▶ **How to complete this task**
Total the lines of the entries below that hold the string "named", then write only that total.

>>>

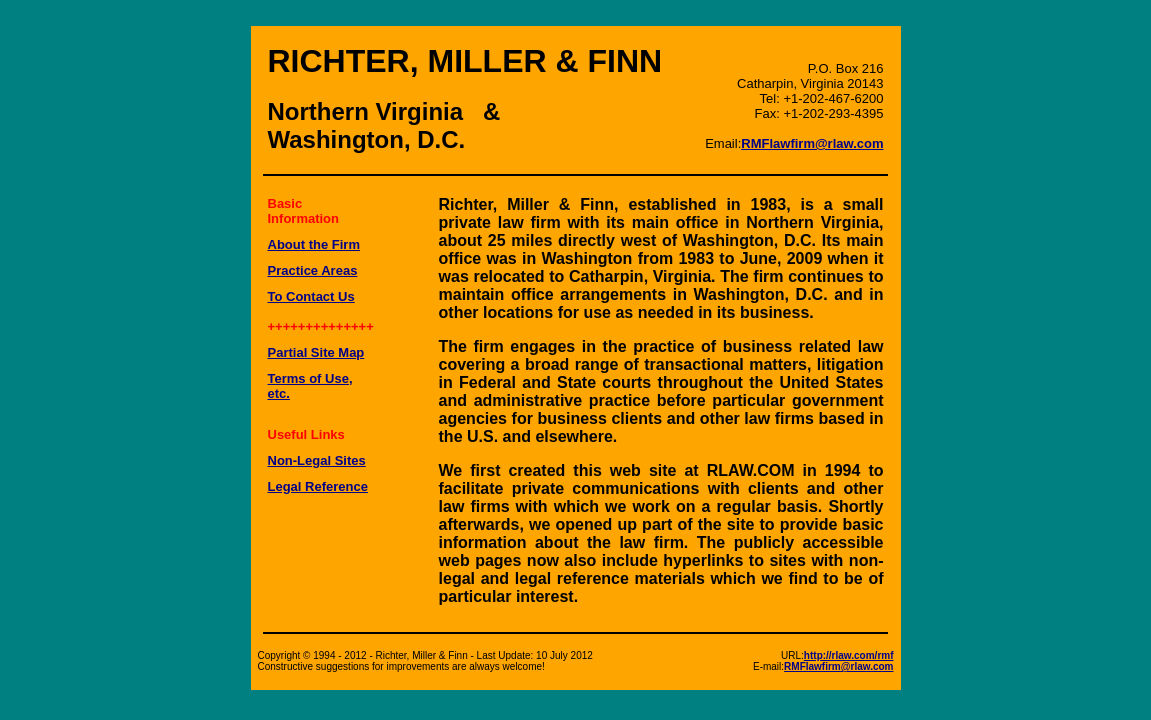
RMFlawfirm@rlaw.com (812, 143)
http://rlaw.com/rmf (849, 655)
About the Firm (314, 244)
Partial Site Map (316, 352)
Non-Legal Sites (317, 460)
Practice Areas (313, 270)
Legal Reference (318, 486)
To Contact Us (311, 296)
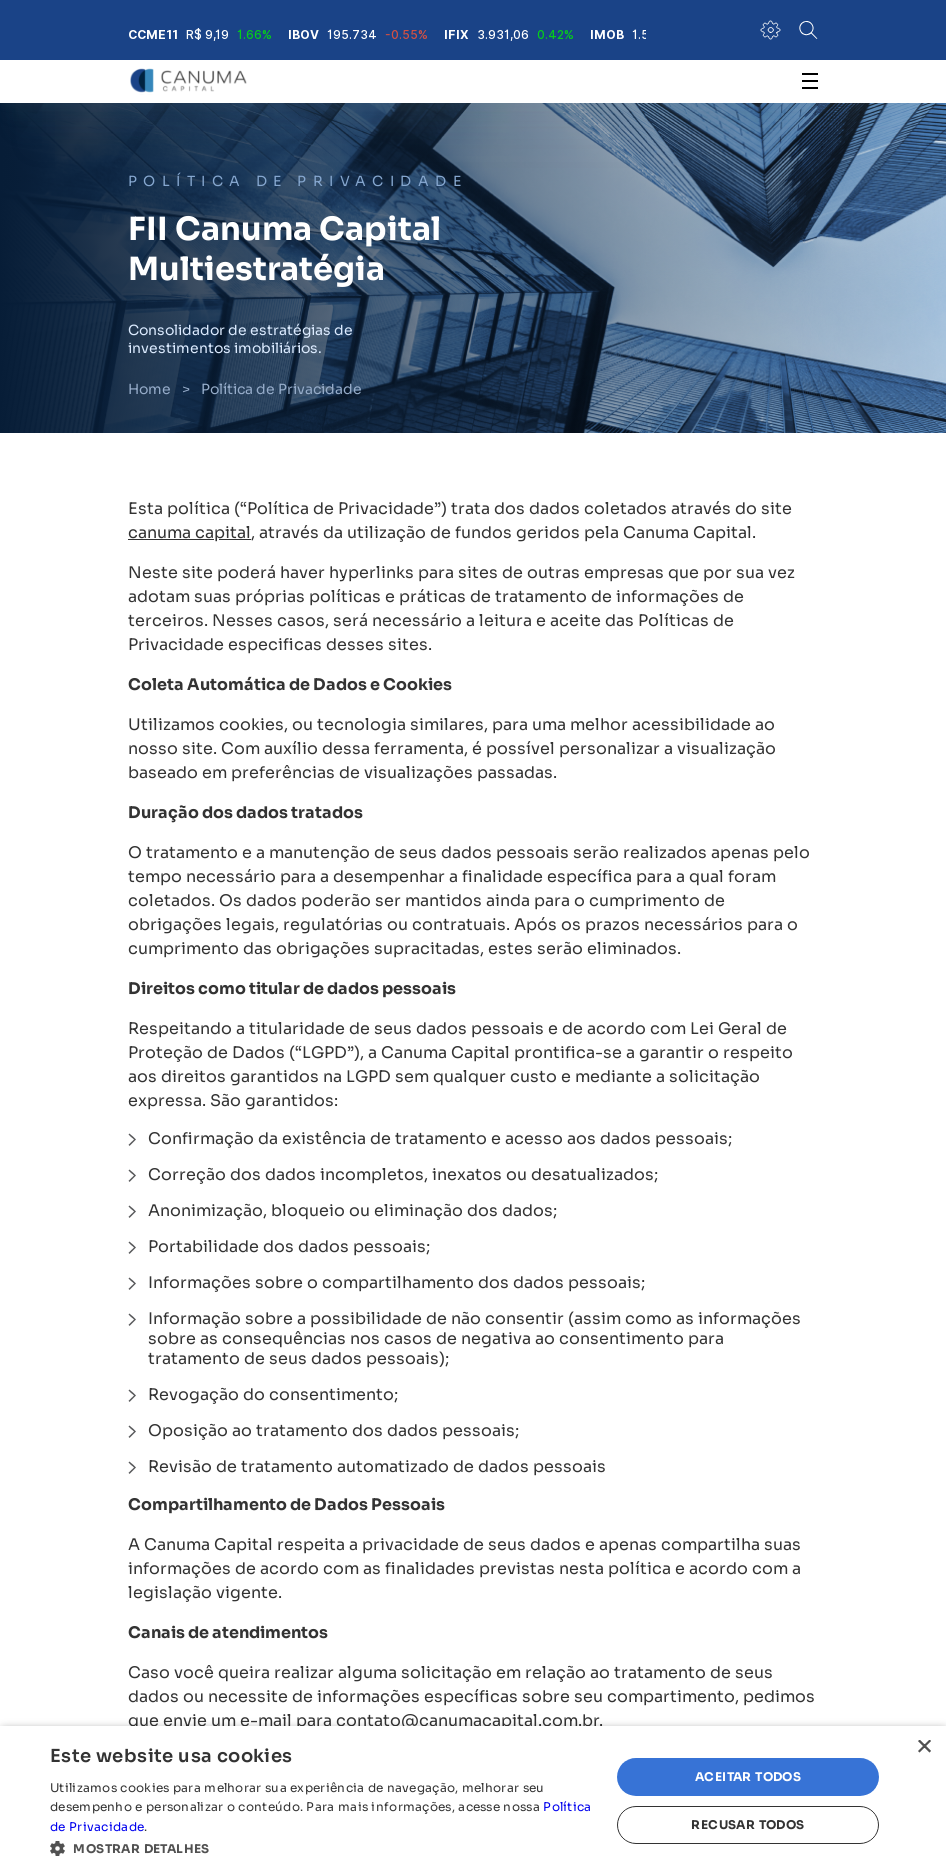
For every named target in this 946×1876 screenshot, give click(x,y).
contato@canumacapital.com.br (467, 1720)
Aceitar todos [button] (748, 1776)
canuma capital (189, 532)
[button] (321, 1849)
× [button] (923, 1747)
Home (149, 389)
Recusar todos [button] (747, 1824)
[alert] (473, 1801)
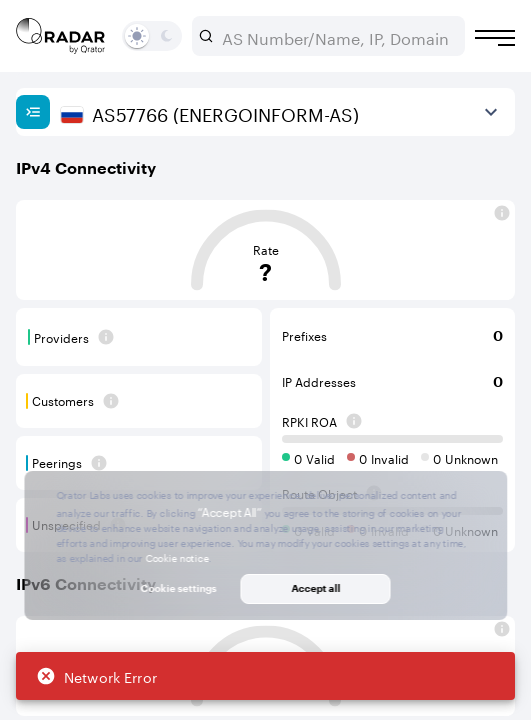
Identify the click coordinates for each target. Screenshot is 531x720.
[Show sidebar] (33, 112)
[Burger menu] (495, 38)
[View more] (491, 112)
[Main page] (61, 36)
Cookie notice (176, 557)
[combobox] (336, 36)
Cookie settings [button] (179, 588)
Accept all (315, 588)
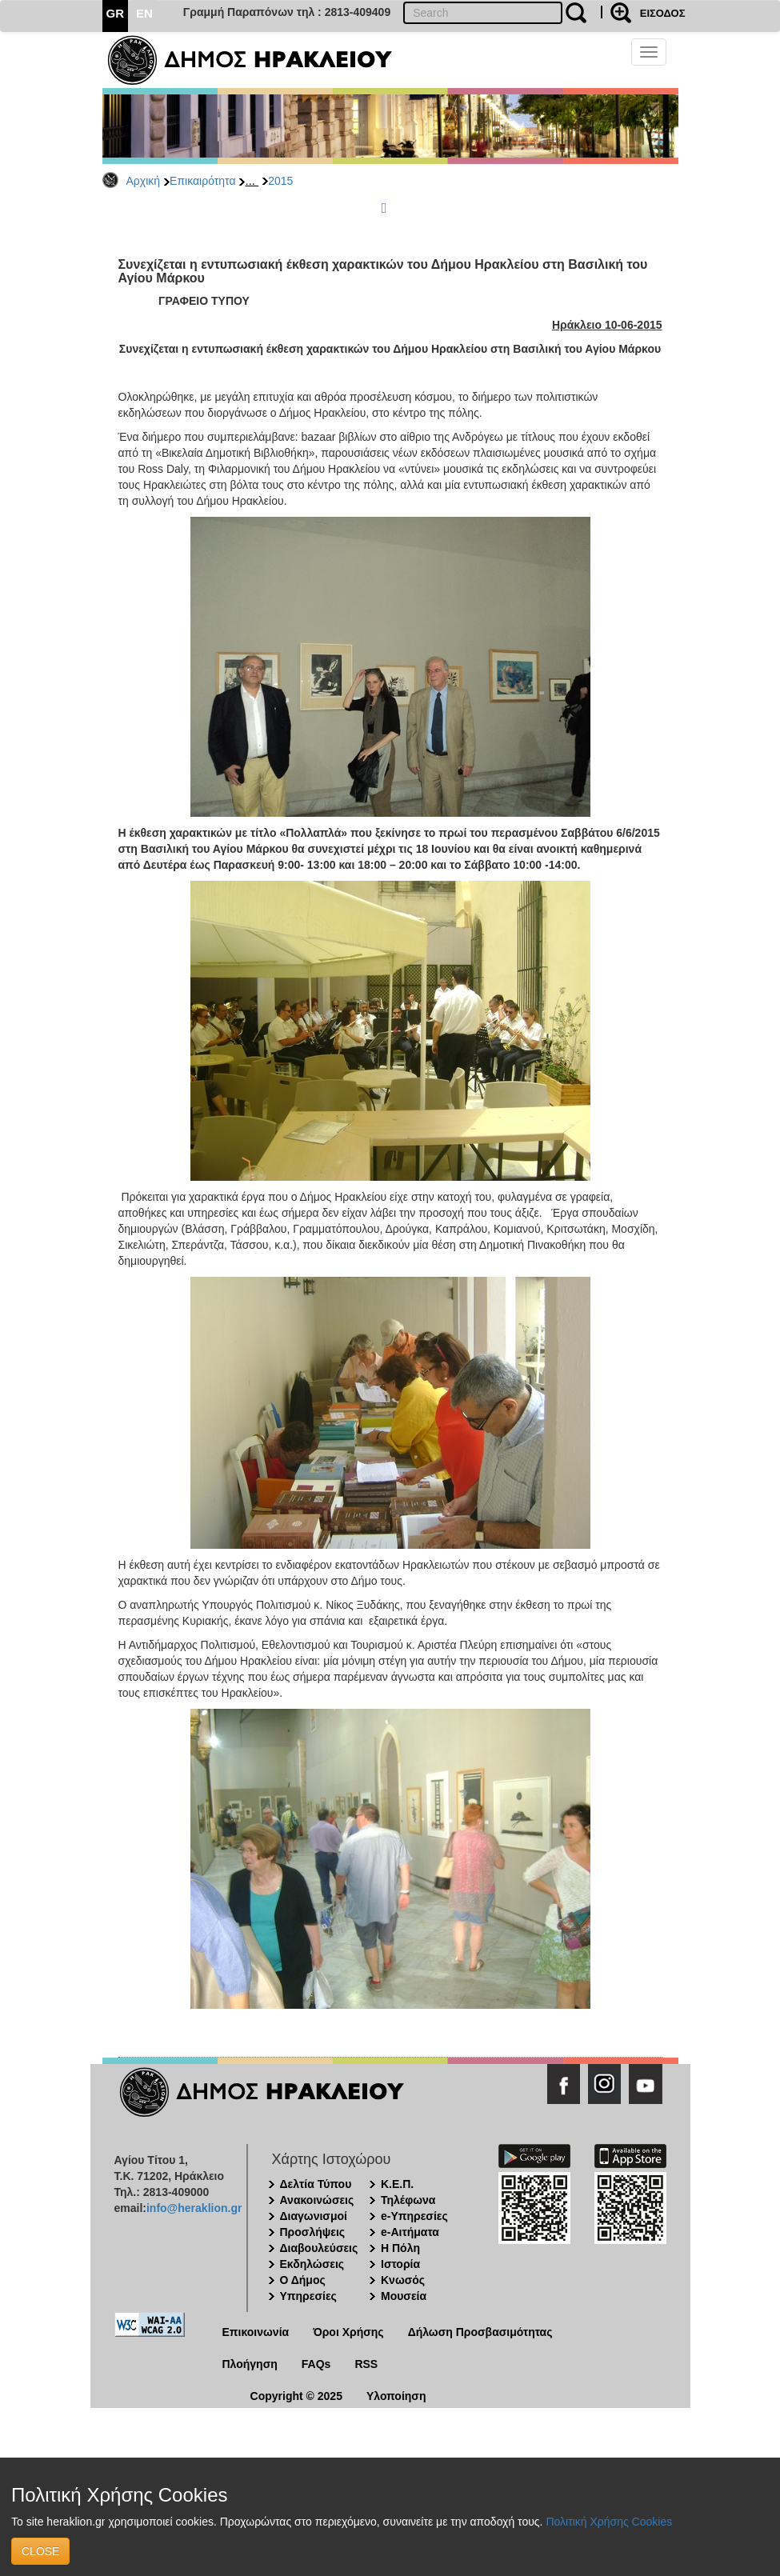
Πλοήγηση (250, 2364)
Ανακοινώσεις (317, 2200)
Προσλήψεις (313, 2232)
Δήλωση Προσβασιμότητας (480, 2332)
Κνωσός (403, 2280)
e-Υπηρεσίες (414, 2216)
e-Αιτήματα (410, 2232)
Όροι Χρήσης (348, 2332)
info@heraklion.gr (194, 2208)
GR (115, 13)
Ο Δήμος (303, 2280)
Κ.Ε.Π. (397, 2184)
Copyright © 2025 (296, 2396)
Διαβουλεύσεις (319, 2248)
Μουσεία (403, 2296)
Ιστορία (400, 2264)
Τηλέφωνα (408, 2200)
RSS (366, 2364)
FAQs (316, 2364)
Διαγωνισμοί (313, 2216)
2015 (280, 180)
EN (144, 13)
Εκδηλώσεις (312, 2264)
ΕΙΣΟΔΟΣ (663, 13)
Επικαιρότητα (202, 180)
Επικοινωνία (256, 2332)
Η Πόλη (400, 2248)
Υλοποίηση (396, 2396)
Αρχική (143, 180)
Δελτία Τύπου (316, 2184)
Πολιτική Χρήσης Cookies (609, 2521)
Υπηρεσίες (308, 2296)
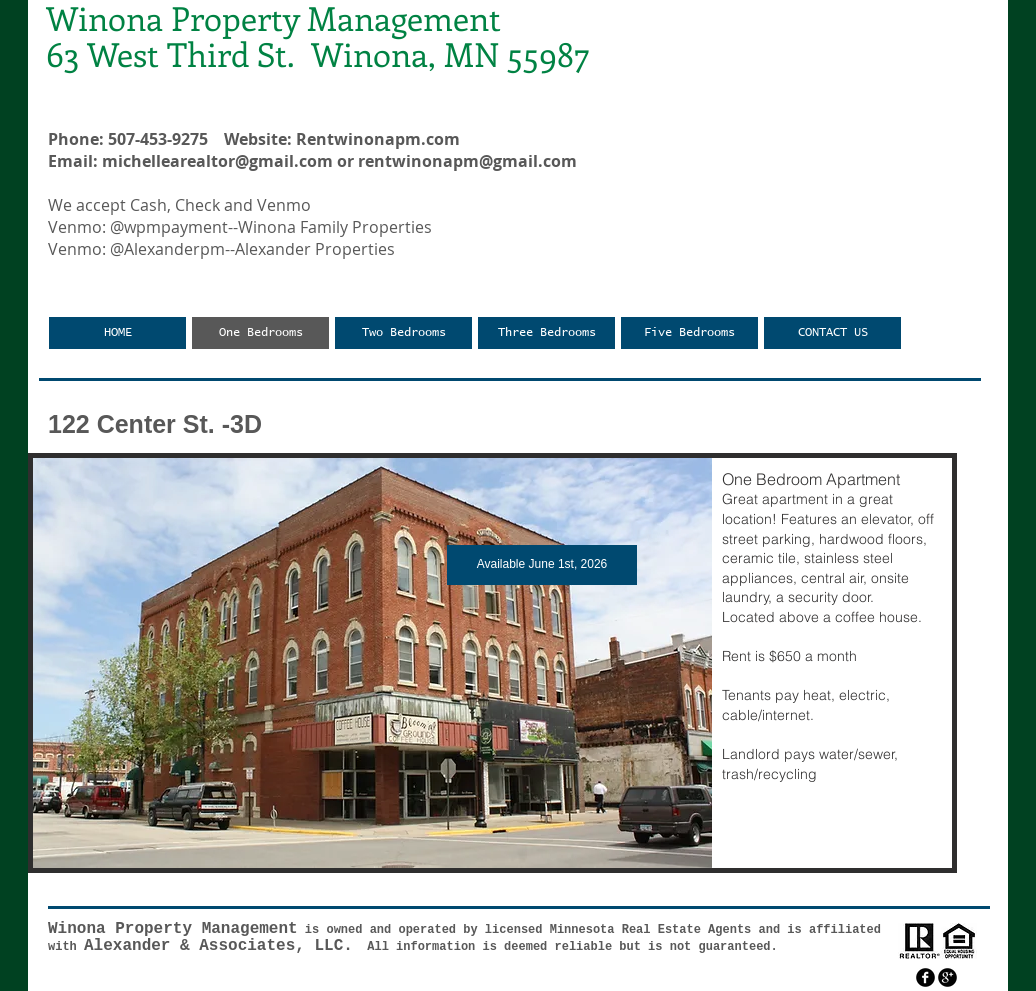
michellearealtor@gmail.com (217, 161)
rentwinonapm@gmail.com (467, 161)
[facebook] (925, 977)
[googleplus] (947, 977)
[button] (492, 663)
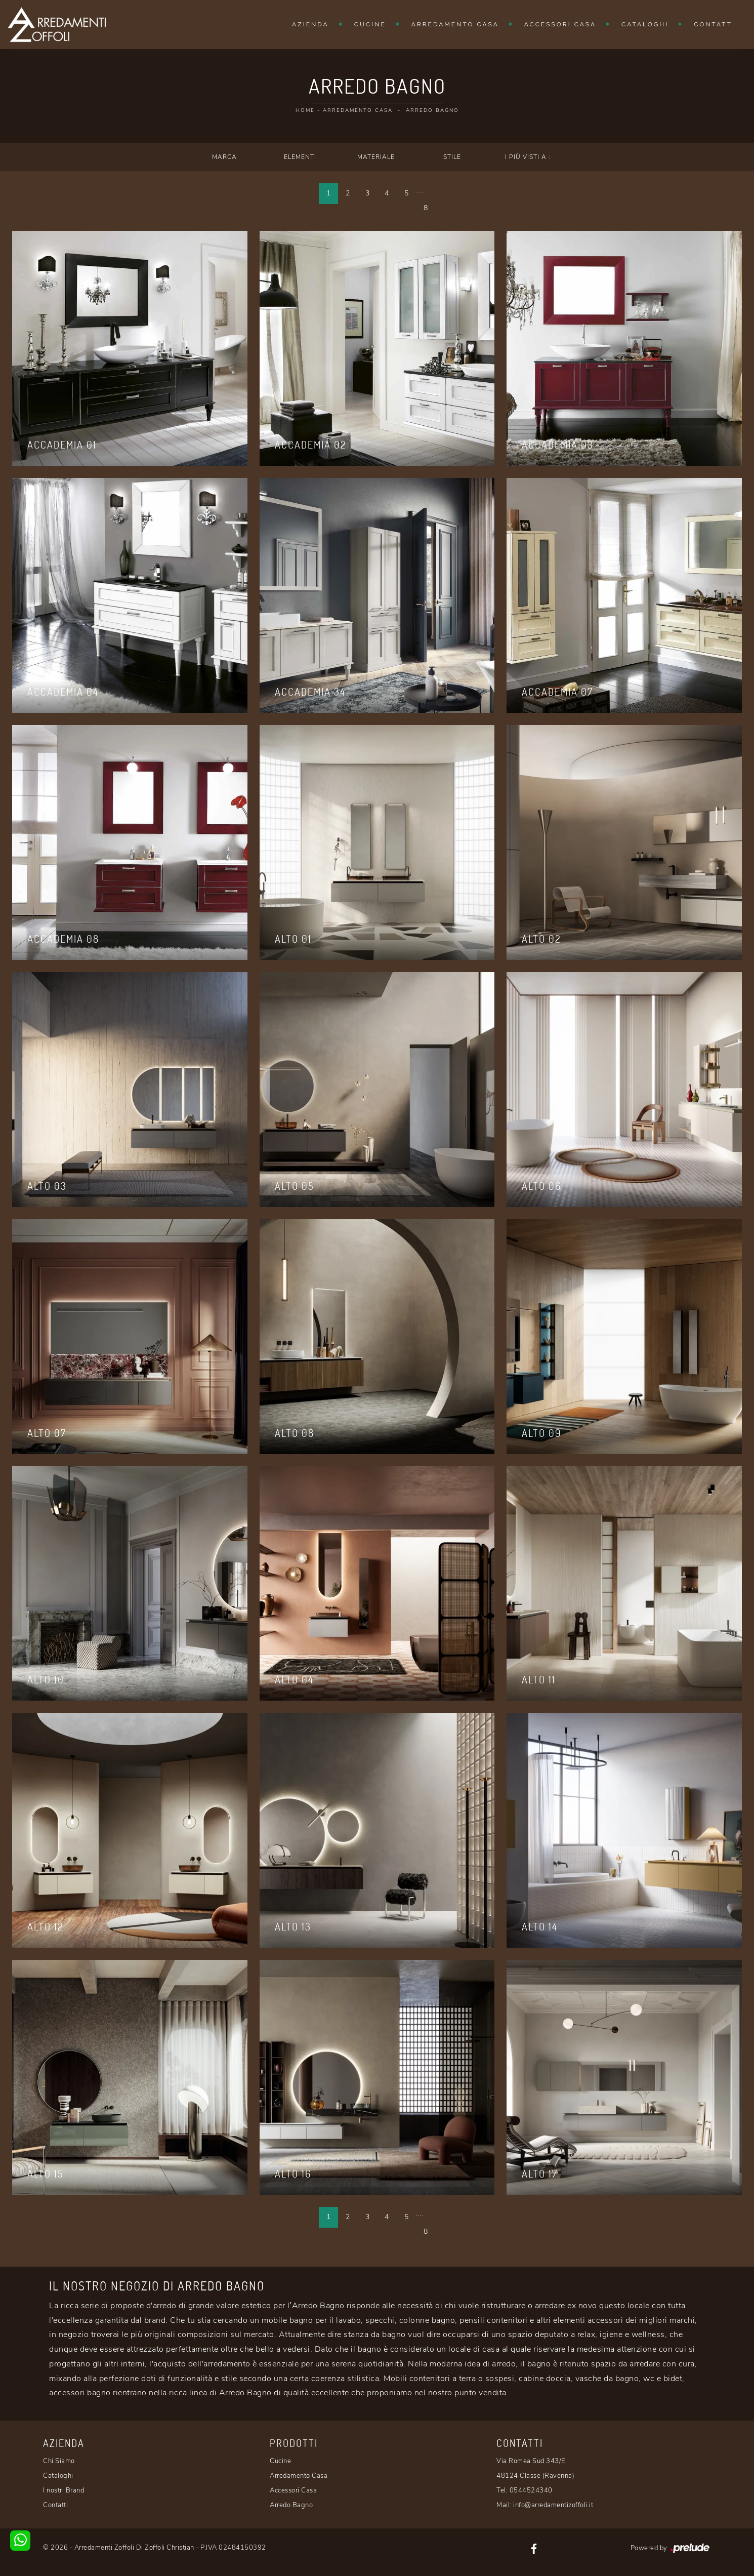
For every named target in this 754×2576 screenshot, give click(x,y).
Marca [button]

<<<

▶ **Solution to this exercise**
2